GENERAL SAMUEL POWHATAN CARTER, USA
VITAL STATISTICS
BORN: 1830 in Elizabethon, TN.
DIED: 1891 in Washington, DC.
CAMPAIGN: Jonesville
HIGHEST RANK ACHIEVED: Major General and Rear Admiral.
BIOGRAPHY
Samuel Powhatan Carter was born on August 6, 1819, in Elizabethton, Tennessee. He was educated at Washington College, in Virginia, and at the College of New Jersey (now known as Princeton). Appointed a navy midshipman in 1840, he served on ships in the Pacific, on the Great, and with the home squadron. In 1845, he was ordered to the Naval Academy at Annapolis, and graduated in 1846. After returning to naval duty, he served on the ship of the line Ohio, from which he saw the fall of Vera Cruz. He later served with the Naval Observatory, the Mediterranean squadron, as an assistant professor a the Naval Academy and with the East India squadron. At the beginning of the Civil War, Carter was with the Brazil squadron. Tennessee Sen. Andrew Johnson and other individuals helped Carter obtain "special duty" with the War Department. Sent to Tennessee to organize and train volunteer forces, Carter managed to prepare more than a regiment of troops, the first troops to come from the state. He was soon commanding a Tennessee brigade, and was commissioned a brigadier general on May 1, 1862. Carter went on to lead a Union cavalry raid which defeated the Confederates at Holston, Carter's Station, and Jonesville. These Union victories helped reduce the pressure on Union forces at Murfreesboro. After commanding the left wing of the Union forces in the Battle of Kingston, North Carolina; he was brevetted a major general of volunteers.
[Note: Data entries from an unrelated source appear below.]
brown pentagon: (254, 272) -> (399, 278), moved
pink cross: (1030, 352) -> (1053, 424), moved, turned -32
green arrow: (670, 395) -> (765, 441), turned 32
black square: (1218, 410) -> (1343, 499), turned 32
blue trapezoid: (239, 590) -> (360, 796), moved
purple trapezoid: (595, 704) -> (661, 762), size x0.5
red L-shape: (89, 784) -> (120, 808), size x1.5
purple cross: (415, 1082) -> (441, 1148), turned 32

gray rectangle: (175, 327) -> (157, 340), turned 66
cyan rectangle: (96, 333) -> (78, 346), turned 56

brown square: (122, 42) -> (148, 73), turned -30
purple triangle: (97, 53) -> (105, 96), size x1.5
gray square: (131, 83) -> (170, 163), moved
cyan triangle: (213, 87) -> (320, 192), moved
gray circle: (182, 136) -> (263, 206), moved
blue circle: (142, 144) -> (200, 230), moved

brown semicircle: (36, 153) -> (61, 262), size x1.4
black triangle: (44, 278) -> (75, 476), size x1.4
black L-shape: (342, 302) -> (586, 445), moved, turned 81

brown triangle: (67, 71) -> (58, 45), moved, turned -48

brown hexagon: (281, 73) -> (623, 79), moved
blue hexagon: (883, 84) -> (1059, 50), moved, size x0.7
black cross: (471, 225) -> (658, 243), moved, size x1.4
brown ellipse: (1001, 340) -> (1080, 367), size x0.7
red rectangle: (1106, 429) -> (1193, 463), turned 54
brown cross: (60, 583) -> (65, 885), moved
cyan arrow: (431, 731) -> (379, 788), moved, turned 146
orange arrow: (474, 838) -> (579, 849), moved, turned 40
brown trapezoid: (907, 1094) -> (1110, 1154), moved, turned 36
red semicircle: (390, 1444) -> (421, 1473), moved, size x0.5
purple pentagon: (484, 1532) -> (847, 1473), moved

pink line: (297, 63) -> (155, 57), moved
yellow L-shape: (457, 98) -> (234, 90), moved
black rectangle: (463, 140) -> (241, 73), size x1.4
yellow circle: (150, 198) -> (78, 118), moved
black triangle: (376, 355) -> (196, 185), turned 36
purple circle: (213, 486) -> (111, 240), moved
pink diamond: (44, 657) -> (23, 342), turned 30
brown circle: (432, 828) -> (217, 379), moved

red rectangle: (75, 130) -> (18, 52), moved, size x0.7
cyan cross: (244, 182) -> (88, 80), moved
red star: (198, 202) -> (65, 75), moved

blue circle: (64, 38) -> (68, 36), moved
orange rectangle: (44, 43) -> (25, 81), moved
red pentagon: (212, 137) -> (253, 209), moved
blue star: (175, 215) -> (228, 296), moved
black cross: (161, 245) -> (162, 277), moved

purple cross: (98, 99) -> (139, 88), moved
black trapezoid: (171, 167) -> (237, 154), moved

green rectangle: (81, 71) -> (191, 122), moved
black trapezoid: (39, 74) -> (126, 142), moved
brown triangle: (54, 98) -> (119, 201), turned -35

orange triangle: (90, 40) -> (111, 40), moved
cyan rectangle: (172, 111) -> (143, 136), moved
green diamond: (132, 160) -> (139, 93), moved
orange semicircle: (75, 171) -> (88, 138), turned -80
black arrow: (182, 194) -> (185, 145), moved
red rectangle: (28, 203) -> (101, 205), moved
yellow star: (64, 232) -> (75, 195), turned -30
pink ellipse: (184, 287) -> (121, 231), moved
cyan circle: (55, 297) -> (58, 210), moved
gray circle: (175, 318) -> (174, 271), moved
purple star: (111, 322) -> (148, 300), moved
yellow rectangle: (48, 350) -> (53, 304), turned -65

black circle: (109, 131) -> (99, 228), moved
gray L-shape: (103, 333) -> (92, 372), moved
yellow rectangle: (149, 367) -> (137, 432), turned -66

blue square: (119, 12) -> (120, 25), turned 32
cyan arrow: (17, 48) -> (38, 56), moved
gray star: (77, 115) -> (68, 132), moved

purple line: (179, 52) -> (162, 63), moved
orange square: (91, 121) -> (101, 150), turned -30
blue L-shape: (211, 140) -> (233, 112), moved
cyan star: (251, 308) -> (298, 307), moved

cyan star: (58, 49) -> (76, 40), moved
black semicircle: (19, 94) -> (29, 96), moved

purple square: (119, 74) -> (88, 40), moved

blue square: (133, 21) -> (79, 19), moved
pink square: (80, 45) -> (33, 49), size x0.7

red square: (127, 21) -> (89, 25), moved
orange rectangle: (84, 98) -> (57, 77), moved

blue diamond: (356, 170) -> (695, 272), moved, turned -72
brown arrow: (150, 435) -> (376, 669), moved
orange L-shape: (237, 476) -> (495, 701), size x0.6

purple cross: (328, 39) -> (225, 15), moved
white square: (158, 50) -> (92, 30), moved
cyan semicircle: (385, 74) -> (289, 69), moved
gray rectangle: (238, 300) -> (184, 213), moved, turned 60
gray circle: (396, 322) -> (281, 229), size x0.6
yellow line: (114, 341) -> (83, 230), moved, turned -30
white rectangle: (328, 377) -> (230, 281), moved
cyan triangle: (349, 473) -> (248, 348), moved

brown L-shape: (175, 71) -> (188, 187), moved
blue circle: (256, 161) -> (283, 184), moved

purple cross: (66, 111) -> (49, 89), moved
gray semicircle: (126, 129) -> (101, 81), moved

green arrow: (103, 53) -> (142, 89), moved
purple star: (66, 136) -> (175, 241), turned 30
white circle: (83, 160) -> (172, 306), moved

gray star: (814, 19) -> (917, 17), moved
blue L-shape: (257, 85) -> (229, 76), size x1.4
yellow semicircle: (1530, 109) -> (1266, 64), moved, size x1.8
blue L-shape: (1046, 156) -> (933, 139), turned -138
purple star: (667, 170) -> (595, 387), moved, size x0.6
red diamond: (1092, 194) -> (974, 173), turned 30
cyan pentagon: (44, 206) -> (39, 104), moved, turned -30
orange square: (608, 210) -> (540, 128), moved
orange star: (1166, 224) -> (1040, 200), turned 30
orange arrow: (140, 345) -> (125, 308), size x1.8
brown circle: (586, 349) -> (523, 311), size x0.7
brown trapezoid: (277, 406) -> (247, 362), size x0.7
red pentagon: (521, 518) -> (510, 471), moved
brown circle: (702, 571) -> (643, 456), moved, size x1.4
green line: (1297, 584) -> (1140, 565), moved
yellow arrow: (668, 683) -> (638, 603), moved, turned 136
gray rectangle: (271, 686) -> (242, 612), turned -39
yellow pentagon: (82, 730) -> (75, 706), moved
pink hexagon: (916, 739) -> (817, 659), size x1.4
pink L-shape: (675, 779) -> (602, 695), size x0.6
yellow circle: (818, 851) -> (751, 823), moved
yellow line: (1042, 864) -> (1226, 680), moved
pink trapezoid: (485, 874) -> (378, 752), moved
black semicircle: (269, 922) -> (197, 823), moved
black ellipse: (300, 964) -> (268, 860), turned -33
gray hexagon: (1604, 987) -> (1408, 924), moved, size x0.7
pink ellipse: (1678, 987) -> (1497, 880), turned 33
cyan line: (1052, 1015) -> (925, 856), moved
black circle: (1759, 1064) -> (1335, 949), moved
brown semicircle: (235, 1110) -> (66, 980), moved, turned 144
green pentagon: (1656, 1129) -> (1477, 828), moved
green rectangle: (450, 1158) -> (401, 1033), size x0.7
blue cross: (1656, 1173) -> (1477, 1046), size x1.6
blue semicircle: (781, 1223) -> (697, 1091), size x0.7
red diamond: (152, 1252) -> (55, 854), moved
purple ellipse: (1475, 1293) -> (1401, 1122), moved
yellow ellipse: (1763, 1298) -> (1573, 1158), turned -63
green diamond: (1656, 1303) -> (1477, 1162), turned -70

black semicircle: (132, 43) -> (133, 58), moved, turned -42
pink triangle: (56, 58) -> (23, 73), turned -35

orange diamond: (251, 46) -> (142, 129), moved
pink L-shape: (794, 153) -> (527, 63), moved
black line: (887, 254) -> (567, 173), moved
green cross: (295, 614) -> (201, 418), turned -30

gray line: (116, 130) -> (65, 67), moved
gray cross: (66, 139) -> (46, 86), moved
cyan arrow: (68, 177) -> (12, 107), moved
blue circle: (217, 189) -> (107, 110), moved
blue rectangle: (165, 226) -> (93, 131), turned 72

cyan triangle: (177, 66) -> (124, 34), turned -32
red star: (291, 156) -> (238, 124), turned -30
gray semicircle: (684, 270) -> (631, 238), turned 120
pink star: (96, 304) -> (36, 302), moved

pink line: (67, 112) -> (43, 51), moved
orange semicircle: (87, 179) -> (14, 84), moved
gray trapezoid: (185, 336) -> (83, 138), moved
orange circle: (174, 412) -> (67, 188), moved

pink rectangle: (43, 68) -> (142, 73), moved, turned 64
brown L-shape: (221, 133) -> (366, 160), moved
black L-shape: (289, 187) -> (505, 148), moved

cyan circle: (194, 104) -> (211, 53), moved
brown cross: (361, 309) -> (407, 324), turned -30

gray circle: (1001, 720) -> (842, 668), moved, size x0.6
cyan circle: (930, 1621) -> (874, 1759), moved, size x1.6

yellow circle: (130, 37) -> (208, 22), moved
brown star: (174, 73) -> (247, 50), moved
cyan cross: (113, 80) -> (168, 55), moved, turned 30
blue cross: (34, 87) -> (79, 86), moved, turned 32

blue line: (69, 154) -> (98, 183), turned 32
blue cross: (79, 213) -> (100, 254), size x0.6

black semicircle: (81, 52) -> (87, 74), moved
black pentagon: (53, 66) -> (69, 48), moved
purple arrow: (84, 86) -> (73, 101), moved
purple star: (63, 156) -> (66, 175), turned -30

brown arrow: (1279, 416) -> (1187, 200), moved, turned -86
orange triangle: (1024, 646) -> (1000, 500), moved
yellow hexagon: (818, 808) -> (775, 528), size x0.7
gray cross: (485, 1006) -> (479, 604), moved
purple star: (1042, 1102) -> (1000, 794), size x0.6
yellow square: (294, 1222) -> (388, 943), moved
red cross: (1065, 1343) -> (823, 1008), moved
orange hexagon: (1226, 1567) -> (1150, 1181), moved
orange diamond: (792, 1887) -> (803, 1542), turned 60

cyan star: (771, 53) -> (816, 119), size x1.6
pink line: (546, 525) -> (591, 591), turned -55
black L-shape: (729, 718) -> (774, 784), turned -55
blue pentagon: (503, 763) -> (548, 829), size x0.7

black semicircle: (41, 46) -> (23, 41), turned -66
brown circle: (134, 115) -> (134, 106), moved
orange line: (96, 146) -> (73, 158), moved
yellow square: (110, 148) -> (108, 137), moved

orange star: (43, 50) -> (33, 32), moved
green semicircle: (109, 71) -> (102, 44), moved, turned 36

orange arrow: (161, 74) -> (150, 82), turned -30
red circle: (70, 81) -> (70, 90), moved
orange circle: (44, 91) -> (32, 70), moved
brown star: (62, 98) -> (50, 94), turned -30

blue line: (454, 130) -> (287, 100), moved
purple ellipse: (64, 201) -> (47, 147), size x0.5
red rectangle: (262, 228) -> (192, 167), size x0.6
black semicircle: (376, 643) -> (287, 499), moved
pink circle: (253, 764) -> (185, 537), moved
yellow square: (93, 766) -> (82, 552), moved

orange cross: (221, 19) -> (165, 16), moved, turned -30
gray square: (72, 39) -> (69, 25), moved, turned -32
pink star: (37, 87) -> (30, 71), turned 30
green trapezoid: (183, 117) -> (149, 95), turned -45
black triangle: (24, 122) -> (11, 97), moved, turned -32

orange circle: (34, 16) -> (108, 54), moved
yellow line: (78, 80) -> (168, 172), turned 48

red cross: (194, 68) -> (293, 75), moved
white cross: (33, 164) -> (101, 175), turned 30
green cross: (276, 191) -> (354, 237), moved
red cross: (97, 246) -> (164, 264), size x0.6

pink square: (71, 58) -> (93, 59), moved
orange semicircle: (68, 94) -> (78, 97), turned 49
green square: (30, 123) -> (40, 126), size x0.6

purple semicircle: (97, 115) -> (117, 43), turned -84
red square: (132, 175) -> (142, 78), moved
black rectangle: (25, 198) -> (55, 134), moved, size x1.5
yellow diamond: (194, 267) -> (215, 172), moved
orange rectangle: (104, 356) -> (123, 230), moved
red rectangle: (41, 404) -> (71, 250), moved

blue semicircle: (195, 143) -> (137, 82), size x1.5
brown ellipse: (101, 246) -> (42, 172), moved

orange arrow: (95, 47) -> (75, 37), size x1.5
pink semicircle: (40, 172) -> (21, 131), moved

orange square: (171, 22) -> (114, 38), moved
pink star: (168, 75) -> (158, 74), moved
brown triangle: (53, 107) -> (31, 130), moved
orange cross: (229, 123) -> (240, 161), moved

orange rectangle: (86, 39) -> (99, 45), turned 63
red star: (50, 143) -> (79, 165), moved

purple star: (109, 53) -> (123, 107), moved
While Carter was serving in the US Army, the US Navy promoted him to lieutenant commander in 1863, then to commander in 1865. After the Civil War, Carter returned to the Navy, and had been appointed a rear admiral before his retirement in 1882. Remembered by fellow officers as "tall, handsome and dignified, graceful in carriage and very affable ... of sincere piety and undoubted courage," he died on May 26, 1891, in Washington, D. C.